Records from a data source
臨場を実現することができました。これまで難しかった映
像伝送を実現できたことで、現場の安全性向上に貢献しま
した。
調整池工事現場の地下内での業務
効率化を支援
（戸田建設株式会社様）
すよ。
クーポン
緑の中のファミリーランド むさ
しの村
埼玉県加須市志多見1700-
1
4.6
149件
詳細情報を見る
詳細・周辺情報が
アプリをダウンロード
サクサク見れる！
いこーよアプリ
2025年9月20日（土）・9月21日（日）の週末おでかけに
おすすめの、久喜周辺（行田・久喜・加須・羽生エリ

* * *

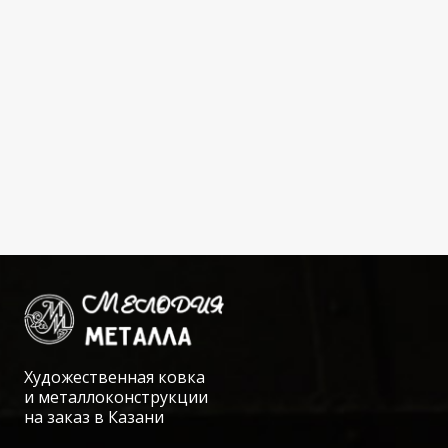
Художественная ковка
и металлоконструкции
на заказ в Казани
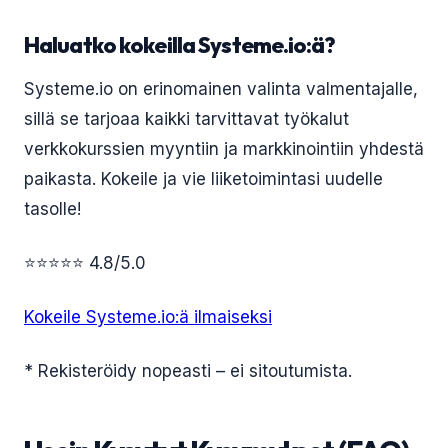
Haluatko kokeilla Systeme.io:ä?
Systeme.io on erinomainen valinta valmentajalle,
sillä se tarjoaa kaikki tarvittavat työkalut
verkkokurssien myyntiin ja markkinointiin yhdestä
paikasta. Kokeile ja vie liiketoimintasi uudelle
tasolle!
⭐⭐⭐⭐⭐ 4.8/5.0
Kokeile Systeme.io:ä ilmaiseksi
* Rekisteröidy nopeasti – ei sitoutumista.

...

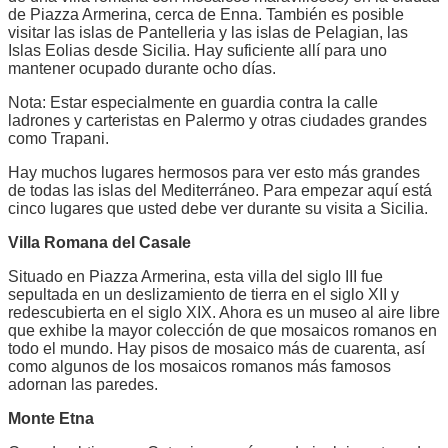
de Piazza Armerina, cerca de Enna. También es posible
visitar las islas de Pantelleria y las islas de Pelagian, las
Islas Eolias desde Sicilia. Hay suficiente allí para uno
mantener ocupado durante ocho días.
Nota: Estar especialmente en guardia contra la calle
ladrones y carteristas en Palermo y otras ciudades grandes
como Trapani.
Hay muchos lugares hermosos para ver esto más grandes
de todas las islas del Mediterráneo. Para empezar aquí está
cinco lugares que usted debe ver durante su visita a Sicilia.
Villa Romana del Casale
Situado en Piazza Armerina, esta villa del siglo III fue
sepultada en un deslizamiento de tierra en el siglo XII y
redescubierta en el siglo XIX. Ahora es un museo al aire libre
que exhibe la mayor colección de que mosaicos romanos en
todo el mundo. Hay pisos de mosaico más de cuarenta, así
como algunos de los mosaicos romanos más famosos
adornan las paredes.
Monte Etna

=== Assignment ===
Please make an exact copy of the lines above from the line with "verkkokurssien myyntiin ja" through the line with "nopeasti – ei sitoutumista.", both ends included.

=== Written solution ===
verkkokurssien myyntiin ja markkinointiin yhdestä
paikasta. Kokeile ja vie liiketoimintasi uudelle
tasolle!
⭐⭐⭐⭐⭐ 4.8/5.0
Kokeile Systeme.io:ä ilmaiseksi
* Rekisteröidy nopeasti – ei sitoutumista.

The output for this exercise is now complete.